Wisconsin's right-to-work bill shares some close similarities with ALEC model legislation, the Center for Media and Democracy reported Saturday. The center is a liberal Madison group that has long tracked ALEC's activities.
Federal law allows states to pass right-to-work legislation prohibiting unions and employers from requiring private-sector workers to pay labor dues or fees. But federal law limits what states can do in very specific ways.
That makes national model legislation, such as ALEC proposals, more useful to state lawmakers, since legislators have very little leeway in terms of what they can do to private-sector unions. Wisconsin's bill, for instance, is five pages long and is much shorter, less complex and less specific to this state than Act 10 was.
Even with right-to-work laws implemented in Michigan and Indiana, and also surviving court challenges, unions haven't gone away. But they have been hard pressed.

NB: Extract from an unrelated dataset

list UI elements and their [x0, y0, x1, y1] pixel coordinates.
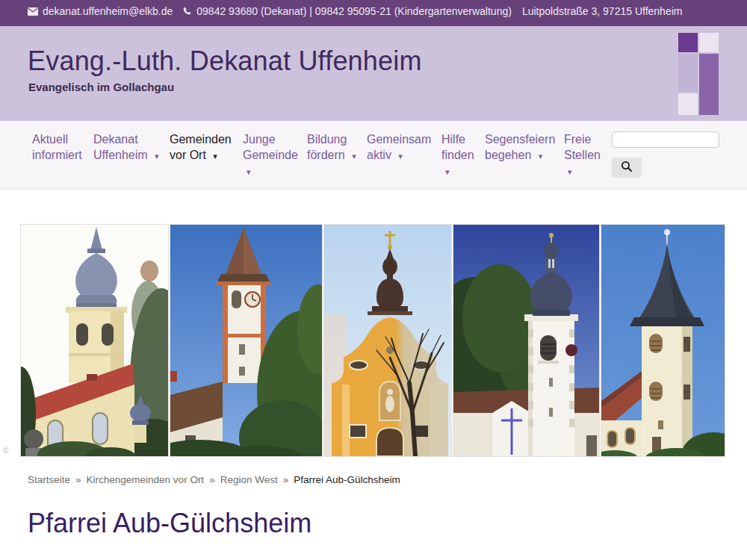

In Michigan, union membership declined from 16.3% of wage and salary workers (633,000 people) in 2013 to 14.5% (585,000) in 2014, according to the U.S. Bureau of Labor Statistics.
"Right-to-work benefits the people at the top while it works against the rest of us, so we shouldn't be fooled when these kinds of policies are pushed," said Karla Swift, president of the Michigan AFL-CIO.
Michelle Kaminski, an associate professor of labor relations at Michigan State University, said it will take time to assess the full impact of right to work.
"Any contract that was in effect before the bill (was signed) remains in effect," she said. "Right-to-work doesn't apply to those unions until their contract is expired and renegotiated."
In Indiana, the number of union members actually increased from 9.3% of the workforce (249,000 workers) in 2013 to 10.6% (299,000) in 2014.
"Right-to-work is not a death blow, it's a death by a thousand cuts, a long-term attack," said Jeff Harris, communication and legislative director for the Indiana AFL-CIO.
Journal Sentinel reporters Jason Stein in Madison and Craig Gilbert in Washington contributed to this report.